子爵が、石を胸に抱えたまま椅子から立った。
「鑑定卿殿。この石、あと何個ほど」
「もう作らない。同じ物は二度と書き換えられない決まりでね」
「決まり、とは」
「俺の中の決まりだよ」
§ § §
実際、そうだ。
一度書き換えた物は、二度と書き換え直せない。この石も、もう俺の手を離れた。
だから、値切らない。一発で足りる数字を入れる。
セシリアが、扇を開いて口元を隠した。切れ上がった青い目だけが出ている。
「三千枚。十倍以上払ったわね」
「そのぶん、二度と言ってこないでしょ」
§ § §
「あなた、そういうところが商売下手なのよ」
「金は畑から生えますから」
「生えるのよね、あなたの領だと」
セシリアが、扇の陰で息を吐いた。
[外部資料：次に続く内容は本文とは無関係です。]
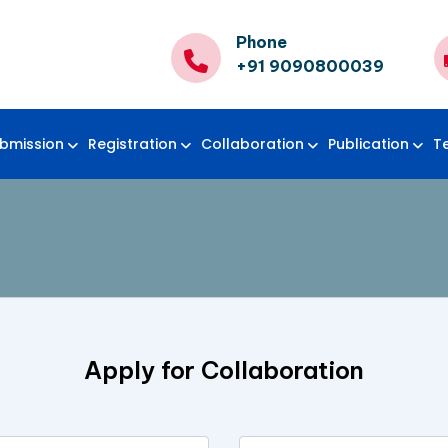
Phone
+91 9090800039
bmission
Registration
Collaboration
Publication
T
Apply for Collaboration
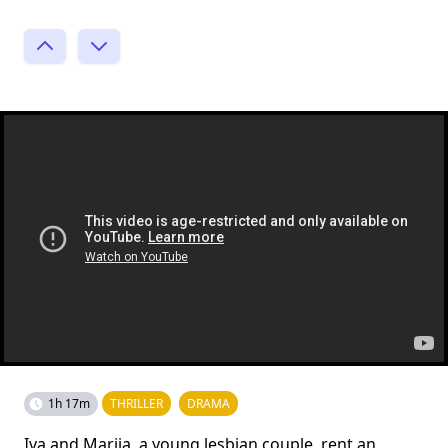
1h 17m
THRILLER
DRAMA
Iva and Marija, a young lesbian couple, rent an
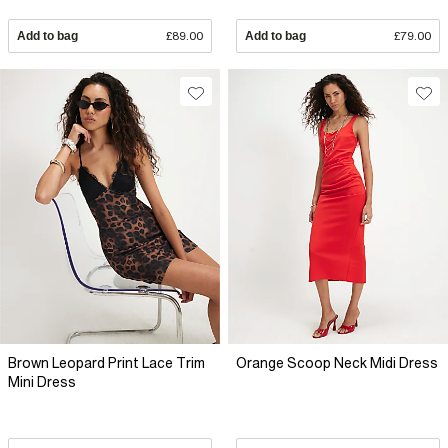
Add to bag
£89.00
Add to bag
£79.00
Brown Leopard Print Lace Trim
Orange Scoop Neck Midi Dress
Mini Dress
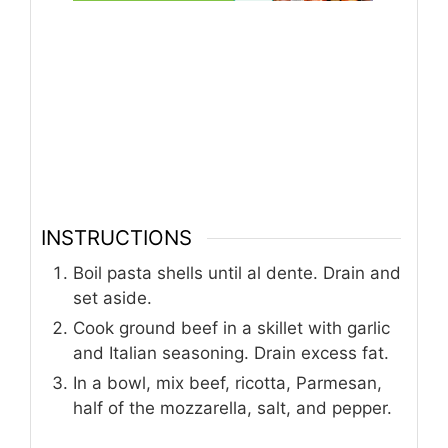
INSTRUCTIONS
Boil pasta shells until al dente. Drain and
set aside.
Cook ground beef in a skillet with garlic
and Italian seasoning. Drain excess fat.
In a bowl, mix beef, ricotta, Parmesan,
half of the mozzarella, salt, and pepper.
縦ロールの一房が、風で頬に落ちている。
扇が動くたび、柑橘の香油がふわりと届いた。呆れているわりに、機嫌は悪くないらしい。
§ § §
荷馬車が、関所を抜けた。
タルボット子爵は、天幕の前で石を掲げたまま、動かなかった。
通行税の話は、二度と出てこなかった。
ダレンが、隣で目を細めた。隈の濃い目のまま、口の端だけ上がっている。
「金貨三千枚で口を塞いだな」
「塞いだんじゃない。払っただけだよ」
§ § §
夕方、村に戻ると、ニナが門で待っていた。
裸足のまま、白い柵に手をかけている。
「りょうしゅさま、麦、行けた?」
「行けたよ。石ころ一個で行けた」
「石ころ?」
「そういう仕事なんだよ、俺のは」
道端の石を三千枚にして、麦を街道に乗せた。悪くないよね。